The federal government yesterday announced plans to offer leases this November for wind farms off the coast of New Jersey, removing a key impediment holding up the development of wind generation offshore.
The sale of the leases will open up 343,833 acres beginning seven nautical miles off the coast to serve as potential sites for wind farms – a technology goal long backed by legislators, clean-energy advocates, and the Christie administration (although some question its commitment).
Even with the lease sale, however, another more intractable barrier remains –figuring out how to pay for the electricity the wind turbines produce. The state Board of Public Utilities has yet to develop a financing mechanism to do so. Without it, is highly unlikely any offshore wind farms will ever be built.
The agency was supposed to adopt rules detailing the financing, requiring utility customers to pay for the power, by March 2011. This summer, BPU President Richard Mroz said the agency planned to hire a consultant to write the regulations.
Offshore wind advocates said the federal agency’s announcement puts the onus on the BPU to get the job done.
“It puts a lot more heat on BPU to stop stalling and actually [write] the rules required under the legislation,’’ said Doug O’Malley, director of Environment New Jersey, referring to the Offshore Wind Economic Development Act (OWEDA).
Chris Wissermann, CEO of Fishermen’s Energy, one of the 13 offshore wind developers expected to participate in the lease sale, agreed.
“This clearly removes the last excuse for BPU regarding the final implementation of OWEDA,’’ Wissermann said. The BPU repeatedly rejected Fishermen’s Energy’s bid to develop a small offshore wind farm, which it dubbed a pilot project, three miles off of Atlantic City.
The BPU said it worked with the federal agency BOEM (Bureau of Ocean Energy Management) and provided input on the lease sale.
“This administration continues to support the development of sustainable, clean offshore wind energy production in a manner that is economically sound and that protects our ratepayers from exposure,’’ said Greg Reinert, a spokesman for BPU.
The potential cost of developing offshore wind led some, including business interests, to question why the state is proposing to support the technology – especially in a state with already steep energy costs. In rejecting the Fishermen’s Energy pilot, the agency cited its high cost to ratepayers.
“These energy sources are inefficient and expensive,’’ said Mike Proto, a spokesman for Americans For Prosperity, a conservative organization highly critical of the technology.
Nevertheless, the state Energy Master Plan calls for 1,100 megawatts of offshore wind to be developed by 2020, a goal not likely to be achieved. By hiring a consultant to come up with a financing scheme, it could be one or two years before the regulations are adopted, according to Jeff Tittel, director of the New Jersey Sierra Club.
“As long as the governor is running for president, New Jersey is not going to do offshore wind,’’ Tittel said.
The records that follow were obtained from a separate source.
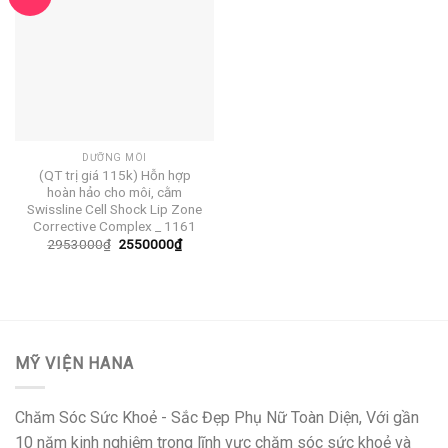
DƯỠNG MÔI
(QT trị giá 115k) Hỗn hợp
hoàn hảo cho môi, cằm
Swissline Cell Shock Lip Zone
Corrective Complex _ 1161
Giá
Giá
2953000
₫
2550000
₫
gốc
hiện
là:
tại
2953000₫.
là:
2550000₫.
MỸ VIỆN HANA
Chăm Sóc Sức Khoẻ - Sắc Đẹp Phụ Nữ Toàn Diện, Với gần
10 năm kinh nghiệm trong lĩnh vực chăm sóc sức khoẻ và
In announcing the New Jersey lease sale, the federal agency said the area could support at least 3,400 megawatts of commercial wind generation, enough to power an estimated 1.2 million homes. Offshore wind is viewed by the Obama administration as an important component of its efforts to deal with climate change and reduce greenhouse-gas emissions.
So far, the Bureau of Ocean Energy Management has awarded nine commercial offshore wind leases in waters off Rhode Island, Massachusetts, Maryland, and Virginia. The lease sales have generated about $14.5 million in winning bids for more than 700,000 acres in federal waters.
In July, Rhode Island began building a $225 million, 30-megawatt offshore wind project being developed by Deepwater Wind.